I ricordi di Federico Carraro: "I consigli di Mutu e l'esordio al Franchi. Quante emozioni in quei mesi!"
Oggi centrocampista del Gubbio in Serie C, diversi anni fa promessa del settore giovanile della Fiorentina
Federico Carraro si racconta. E lo fa con una lunga intervista concessa a La Giovane Italia. L'ex talento della Fiorentina Primavera oggi gioca in Serie C al Gubbio ma ripercorre le tappe della sua carriera, passando naturalmente anche dall'esperienza in viola."Ho fatto 4-5 anni al Padova e poi, a 13-14 anni, diverse squadre iniziarono a interessarsi a me.
Con la mia famiglia e il mio agente decidemmo di accettare la proposta della Fiorentina". Era la Fiorentina di Corvino. Che salto fu per te? "Un grande passo. A 14 anni non ti rendi ancora conto di tutto, ma vivere da solo in convitto, lontano dalla famiglia, ti forma tantissimo.
Giocare per una società di Serie A, con un settore giovanile organizzato, è stata un’esperienza che mi ha fatto crescere molto, come giocatore e come persona". Hai avuto difficoltà ad ambientarti? "In realtà no. Mi sono trovato subito bene con il gruppo, la società e i tutor.
I miei genitori venivano ogni weekend a trovarmi, quindi non ho sofferto troppo la lontananza". Nel 2009 con gli Allievi Nazionali vinci lo Scudetto contro l’Inter, con 29 gol in 26 partite. "Quella è stata una stagione davvero speciale: ci siamo divertiti tanto ed eravamo un gruppo straordinario, noi del ’92.

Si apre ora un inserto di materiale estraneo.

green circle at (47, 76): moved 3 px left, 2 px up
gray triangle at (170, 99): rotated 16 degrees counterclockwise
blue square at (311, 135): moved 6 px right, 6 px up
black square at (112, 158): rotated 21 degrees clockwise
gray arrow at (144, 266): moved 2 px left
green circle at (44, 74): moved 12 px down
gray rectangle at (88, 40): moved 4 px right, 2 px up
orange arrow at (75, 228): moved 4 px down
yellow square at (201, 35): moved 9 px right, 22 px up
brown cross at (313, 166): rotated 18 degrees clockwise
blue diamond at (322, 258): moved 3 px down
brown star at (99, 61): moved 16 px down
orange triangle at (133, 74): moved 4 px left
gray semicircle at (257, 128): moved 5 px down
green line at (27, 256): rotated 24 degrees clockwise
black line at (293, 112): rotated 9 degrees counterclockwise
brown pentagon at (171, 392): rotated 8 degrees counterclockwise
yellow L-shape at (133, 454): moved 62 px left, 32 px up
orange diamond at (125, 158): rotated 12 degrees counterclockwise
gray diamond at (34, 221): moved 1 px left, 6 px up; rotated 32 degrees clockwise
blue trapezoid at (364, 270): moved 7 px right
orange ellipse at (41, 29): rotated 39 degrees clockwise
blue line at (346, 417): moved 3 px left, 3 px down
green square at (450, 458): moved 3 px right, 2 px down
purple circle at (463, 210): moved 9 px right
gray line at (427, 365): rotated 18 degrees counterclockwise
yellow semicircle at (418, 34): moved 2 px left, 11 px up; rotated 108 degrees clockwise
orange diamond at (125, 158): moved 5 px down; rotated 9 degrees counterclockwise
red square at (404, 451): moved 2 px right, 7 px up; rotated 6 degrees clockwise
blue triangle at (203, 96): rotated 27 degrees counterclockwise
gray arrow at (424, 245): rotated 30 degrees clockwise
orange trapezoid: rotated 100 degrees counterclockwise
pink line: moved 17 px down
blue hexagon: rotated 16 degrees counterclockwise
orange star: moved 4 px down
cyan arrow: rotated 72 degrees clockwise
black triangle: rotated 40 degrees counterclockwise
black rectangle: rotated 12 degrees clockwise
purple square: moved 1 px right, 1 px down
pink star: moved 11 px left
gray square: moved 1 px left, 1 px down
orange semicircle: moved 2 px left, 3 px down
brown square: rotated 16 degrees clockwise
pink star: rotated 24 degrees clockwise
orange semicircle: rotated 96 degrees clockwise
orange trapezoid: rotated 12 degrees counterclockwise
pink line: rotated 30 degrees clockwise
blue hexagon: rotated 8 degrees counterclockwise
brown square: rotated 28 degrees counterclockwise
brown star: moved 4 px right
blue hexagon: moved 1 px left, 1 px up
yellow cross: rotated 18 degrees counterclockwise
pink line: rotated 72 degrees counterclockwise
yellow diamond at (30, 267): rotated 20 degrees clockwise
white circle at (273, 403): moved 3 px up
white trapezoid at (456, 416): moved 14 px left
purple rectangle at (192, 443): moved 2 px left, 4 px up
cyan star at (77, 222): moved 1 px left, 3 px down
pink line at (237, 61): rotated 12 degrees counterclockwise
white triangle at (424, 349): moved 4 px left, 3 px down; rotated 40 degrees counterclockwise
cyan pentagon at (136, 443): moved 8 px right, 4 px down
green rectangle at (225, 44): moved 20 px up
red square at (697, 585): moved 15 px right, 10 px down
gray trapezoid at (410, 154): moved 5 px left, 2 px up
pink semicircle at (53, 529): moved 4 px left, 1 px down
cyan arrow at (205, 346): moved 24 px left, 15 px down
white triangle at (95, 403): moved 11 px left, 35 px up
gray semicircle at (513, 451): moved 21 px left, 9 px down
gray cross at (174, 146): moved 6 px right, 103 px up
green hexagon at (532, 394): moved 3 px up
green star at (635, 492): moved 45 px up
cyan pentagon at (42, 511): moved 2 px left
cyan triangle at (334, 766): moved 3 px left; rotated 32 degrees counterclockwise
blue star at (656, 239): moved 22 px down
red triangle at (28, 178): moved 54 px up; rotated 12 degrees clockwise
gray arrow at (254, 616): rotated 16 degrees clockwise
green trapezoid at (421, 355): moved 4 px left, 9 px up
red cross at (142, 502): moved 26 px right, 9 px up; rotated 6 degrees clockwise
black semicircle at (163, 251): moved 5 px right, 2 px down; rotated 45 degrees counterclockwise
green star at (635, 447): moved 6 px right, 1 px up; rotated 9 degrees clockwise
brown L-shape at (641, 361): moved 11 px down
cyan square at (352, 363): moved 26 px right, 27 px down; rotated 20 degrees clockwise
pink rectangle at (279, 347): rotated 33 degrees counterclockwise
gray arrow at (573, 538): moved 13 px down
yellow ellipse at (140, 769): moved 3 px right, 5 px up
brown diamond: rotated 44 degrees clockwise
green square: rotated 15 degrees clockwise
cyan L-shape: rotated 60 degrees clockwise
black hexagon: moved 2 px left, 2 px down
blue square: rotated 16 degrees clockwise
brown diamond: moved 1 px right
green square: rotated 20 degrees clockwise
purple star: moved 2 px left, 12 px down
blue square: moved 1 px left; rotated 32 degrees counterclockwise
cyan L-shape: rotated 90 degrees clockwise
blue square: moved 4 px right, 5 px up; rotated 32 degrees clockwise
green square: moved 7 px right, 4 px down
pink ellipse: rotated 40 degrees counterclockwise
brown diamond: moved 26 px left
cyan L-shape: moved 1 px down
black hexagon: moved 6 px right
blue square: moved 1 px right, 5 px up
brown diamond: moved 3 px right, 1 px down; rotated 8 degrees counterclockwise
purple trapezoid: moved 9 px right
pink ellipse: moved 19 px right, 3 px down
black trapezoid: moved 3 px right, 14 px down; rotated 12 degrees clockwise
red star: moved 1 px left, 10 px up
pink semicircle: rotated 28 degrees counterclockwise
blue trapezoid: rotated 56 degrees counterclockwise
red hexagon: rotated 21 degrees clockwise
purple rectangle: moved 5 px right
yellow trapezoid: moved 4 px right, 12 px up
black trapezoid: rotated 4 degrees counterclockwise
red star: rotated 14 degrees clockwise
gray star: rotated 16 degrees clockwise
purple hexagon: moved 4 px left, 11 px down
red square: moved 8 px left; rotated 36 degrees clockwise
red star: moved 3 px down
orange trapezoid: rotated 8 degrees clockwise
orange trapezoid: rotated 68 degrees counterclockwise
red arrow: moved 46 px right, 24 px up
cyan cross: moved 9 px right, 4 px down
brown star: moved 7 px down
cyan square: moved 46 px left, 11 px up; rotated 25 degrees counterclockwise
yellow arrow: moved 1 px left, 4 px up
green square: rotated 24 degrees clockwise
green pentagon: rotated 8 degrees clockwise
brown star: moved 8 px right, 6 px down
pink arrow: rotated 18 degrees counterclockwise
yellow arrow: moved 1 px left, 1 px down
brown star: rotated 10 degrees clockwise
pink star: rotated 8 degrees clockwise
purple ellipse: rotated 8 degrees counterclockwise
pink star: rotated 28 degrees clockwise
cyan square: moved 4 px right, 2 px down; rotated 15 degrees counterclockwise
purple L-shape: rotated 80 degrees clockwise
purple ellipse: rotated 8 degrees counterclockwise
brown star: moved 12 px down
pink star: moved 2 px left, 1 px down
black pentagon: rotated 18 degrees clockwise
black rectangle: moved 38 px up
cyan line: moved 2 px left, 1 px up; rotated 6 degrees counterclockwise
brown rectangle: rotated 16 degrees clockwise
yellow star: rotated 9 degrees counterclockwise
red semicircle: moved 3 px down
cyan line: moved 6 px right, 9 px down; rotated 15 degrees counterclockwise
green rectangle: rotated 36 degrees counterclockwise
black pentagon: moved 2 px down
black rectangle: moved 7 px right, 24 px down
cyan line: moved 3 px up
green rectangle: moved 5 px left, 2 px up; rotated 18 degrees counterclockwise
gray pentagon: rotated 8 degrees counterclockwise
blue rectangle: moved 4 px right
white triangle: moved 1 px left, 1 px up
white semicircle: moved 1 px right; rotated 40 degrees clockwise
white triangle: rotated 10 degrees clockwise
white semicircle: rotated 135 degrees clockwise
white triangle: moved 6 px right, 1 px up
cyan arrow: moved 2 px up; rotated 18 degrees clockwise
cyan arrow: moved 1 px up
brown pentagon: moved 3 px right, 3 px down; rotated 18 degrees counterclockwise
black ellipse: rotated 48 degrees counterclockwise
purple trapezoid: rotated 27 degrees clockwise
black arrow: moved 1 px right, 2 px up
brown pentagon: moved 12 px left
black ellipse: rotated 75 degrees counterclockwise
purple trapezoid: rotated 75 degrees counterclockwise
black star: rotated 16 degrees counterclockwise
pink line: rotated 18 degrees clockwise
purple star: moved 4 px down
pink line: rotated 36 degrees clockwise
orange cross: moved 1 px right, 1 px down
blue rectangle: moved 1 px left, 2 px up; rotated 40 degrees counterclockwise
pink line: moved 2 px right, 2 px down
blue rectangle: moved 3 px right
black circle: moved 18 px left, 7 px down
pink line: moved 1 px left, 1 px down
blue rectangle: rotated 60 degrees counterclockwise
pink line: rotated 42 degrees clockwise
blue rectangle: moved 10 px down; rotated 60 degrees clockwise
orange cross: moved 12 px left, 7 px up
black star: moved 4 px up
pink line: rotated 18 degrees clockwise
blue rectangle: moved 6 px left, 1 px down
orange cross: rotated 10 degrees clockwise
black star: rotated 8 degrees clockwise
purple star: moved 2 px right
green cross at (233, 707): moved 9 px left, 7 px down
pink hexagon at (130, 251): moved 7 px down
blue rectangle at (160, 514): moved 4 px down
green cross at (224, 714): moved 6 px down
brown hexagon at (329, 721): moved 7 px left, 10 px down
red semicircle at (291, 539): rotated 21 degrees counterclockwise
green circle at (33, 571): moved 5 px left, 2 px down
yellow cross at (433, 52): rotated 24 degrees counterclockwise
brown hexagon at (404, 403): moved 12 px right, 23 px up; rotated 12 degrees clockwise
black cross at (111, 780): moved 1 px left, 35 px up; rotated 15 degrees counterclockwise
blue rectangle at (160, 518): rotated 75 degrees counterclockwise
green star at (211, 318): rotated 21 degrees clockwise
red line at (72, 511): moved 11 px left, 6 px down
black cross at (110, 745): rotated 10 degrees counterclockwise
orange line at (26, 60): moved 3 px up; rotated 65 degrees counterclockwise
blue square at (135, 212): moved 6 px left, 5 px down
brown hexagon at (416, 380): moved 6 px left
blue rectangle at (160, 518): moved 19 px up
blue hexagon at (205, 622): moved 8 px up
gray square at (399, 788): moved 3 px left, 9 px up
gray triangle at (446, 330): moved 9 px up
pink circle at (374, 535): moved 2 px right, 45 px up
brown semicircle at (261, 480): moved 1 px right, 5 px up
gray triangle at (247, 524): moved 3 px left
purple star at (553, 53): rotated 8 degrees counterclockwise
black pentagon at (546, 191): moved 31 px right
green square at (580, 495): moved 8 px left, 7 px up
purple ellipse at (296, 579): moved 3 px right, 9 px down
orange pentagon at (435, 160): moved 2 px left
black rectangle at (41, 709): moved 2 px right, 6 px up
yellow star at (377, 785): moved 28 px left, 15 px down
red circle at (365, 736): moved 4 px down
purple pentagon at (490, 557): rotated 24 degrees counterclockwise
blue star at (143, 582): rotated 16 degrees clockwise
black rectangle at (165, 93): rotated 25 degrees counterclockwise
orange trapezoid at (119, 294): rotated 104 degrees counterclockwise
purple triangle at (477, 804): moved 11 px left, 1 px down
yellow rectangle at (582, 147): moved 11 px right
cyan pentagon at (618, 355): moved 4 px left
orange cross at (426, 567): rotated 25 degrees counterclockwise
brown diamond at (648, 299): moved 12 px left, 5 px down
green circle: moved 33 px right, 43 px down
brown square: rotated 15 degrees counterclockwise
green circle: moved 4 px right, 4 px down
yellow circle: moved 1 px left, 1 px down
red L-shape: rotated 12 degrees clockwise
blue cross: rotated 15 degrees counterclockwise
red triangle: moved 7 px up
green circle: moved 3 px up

Vincere uno Scudetto è stata un’emozione indescrivibile e, in più, riuscire a segnare 29 gol, compreso quello in finale contro l’Inter, ha reso quell’annata semplicemente indimenticabile". Poi la Primavera della Fiorentina, con finali e titoli importanti.
"Sì, la Primavera di quegli anni era davvero una vetrina importante. Vincemmo la Coppa Italia contro la Roma, con 15000 spettatori al Franchi e 25000 all’Olimpico. Erano anni bellissimi: c’era grande attenzione verso il nostro gruppo".
C’è una figura a cui ti senti particolarmente grato in quegli anni? "Ce ne sarebbero tanti, ma dico Renato Buso. Mi ha allenato per quattro anni e mi ha insegnato molto. Con lui ho condiviso un percorso importante". Buso di te disse che eri “espansivo ed estroverso, sempre al centro dell’attenzione”.
Ti ritrovi in quella descrizione? "Sì, ai tempi ero così. Mi piaceva essere protagonista e cercavo attenzioni. Oggi ho una testa completamente diversa". Nel 2010 arriva l’esordio con la Prima Squadra: Coppa Italia e poi Serie A con Prandelli.
Che emozioni hai provato? "Quell’anno è stato il penultimo alla Fiorentina. Da gennaio ero praticamente sempre con la Prima Squadra, anche se in Primavera giocavo poco. Quando ho saputo che sarei andato in panchina per la Coppa Italia, l’emozione è stata enorme.
Avevo 17 anni all’esordio al Franchi: l’ansia c’era, ma allo stesso tempo ero un po’ spavaldo, quindi non l’ho sentita come forse l’avrebbe sentita un altro ragazzo. Quei cinque mesi con la Prima Squadra sono stati davvero formativi: ho giocato due partite di Coppa Italia contro Chievo e Lazio, poi ho fatto il mio esordio in Serie A con il Bari.
Inoltre, la Fiorentina era in Champions League, quindi sono andato in panchina a Liverpool e a Monaco contro il Bayern. Per un ragazzo di 17 anni sono stati mesi davvero intensi. All’epoca in panchina c’erano 18 giocatori e solo tre cambi, quindi trovare spazio non era affatto semplice".
In quello spogliatoio c’erano giocatori importanti. Chi ti ha aiutato di più? "Tutti, davvero. C’erano molti italiani in squadra in quel periodo e tutti mi hanno dato una mano: Montolivo, Natali, Dainelli… ragazzi che mi davano sempre un consiglio.
Tra quelli del mio ruolo, però, c’era Adrian Mutu, che mi stava sempre vicino e credeva in me. Era un ragazzo d’oro: si dice anche altro di lui, ma con me è sempre stato gentile e disponibile. Inoltre, avendo lo stesso ruolo, cercava di darmi consigli preziosi per crescere".